For a time, the IBC was indeed able to whittle down the stock of bad loans. But the Covid-19 shock generated a new wave of stressed assets, which according to the RBI’s latest Financial Stability Reports is likely to propel nonperforming assets (NPAs) to a new peak of 12.5 per cent by March 2021, even under a favourable scenario.
Going forward
It is unclear how the authorities plan to deal with this problem. So far, the government has suspended the initiation of fresh insolvency proceedings for a year, while the RBI has appointed a committee to recommend new restructuring guidelines.
If the new restructuring guidelines follow the same ‘extend and pretend’ strategy chosen after the GFC, the outcome will be the same as before. Or possibly worse, given that in 2008 the corporate and banking sectors were comparatively stronger, whereas even before the virus hit in 2020, they both had been substantially weakened by years of balance-sheet stress. Hence, the effects of delaying resolution this time might be more serious. If the banking sector gets paralysed, unlike the post-2008 period, borrowers will no longer be able to turn to the non-banking finance companies (NBFCs), since the NBFCs are also in a weak condition now.

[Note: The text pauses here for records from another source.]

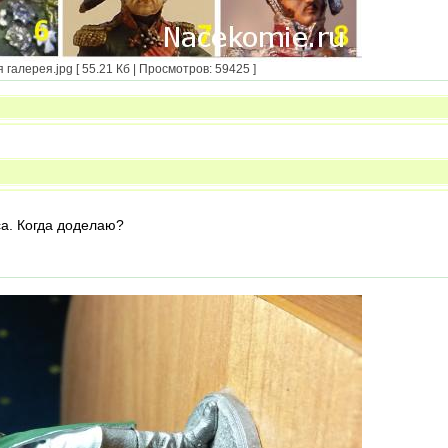
галерея.jpg [ 55.21 Кб | Просмотров: 59425 ]
са. Когда доделаю?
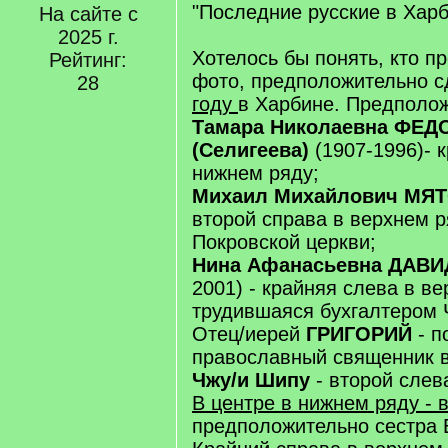
"Последние русские в Харб
На сайте с
2025 г.
Хотелось бы понять, кто п
Рейтинг:
фото, предположительно 
28
году
в Харбине. Предполож
Тамара Николаевна ФЕ
(Селигеева)
(1907-1996)- 
нижнем ряду;
Михаил Михайлович МЯ
второй справа в верхнем р
Покровской церкви;
Нина Афанасьевна ДАВ
2001) - крайняя слева в ве
трудившаяся бухгалтером 
Отец/иерей
ГРИГОРИЙ
- п
православный священник в
Чжу/и Шипу
- второй слев
В центре в нижнем ряду - 
предположительно сестра 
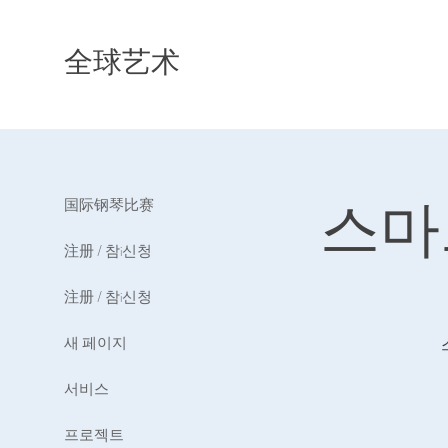
全球艺术
国际钢琴比赛
스마
注册 / 참і신청
注册 / 참і신청
새 페이지
서비스
프로젝트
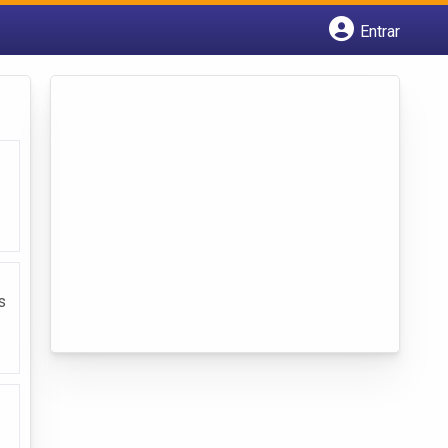
Entrar
Cadastrar empresa
Fazer login
Criar conta
s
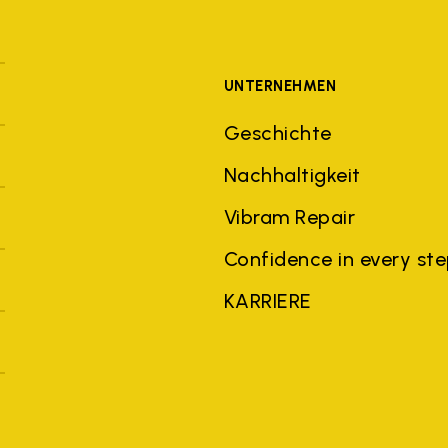
UNTERNEHMEN
Geschichte
Nachhaltigkeit
Vibram Repair
Confidence in every st
KARRIERE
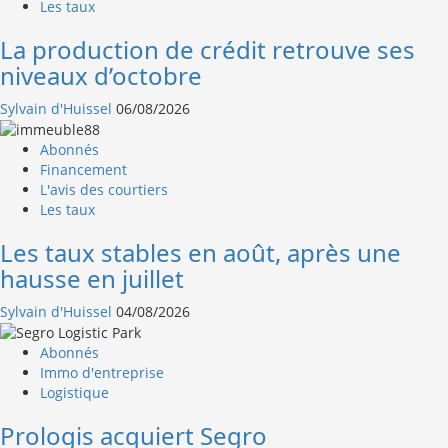
Les taux
La production de crédit retrouve ses
niveaux d’octobre
Sylvain d'Huissel
06/08/2026
Abonnés
Financement
L'avis des courtiers
Les taux
Les taux stables en août, après une
hausse en juillet
Sylvain d'Huissel
04/08/2026
Abonnés
Immo d'entreprise
Logistique
Prologis acquiert Segro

India, thus, stands at a crossroads now. Soon, the Modi government and the RBI will need to decide whether to deal quickly and decisively with the economic problems that Covid-19 has created, or wait and watch in the hope that they will disappear over time. The stakes in this decision are high, since it will determine the course of India’s economy for the next decade.
Looking back, the GFC episode makes it clear that the decisive strategy is superior. What is unclear is whether this lesson has truly been learned. And we all recall American philosopher George Santayana’s admonition: if we do not learn from history, we are doomed to repeat it.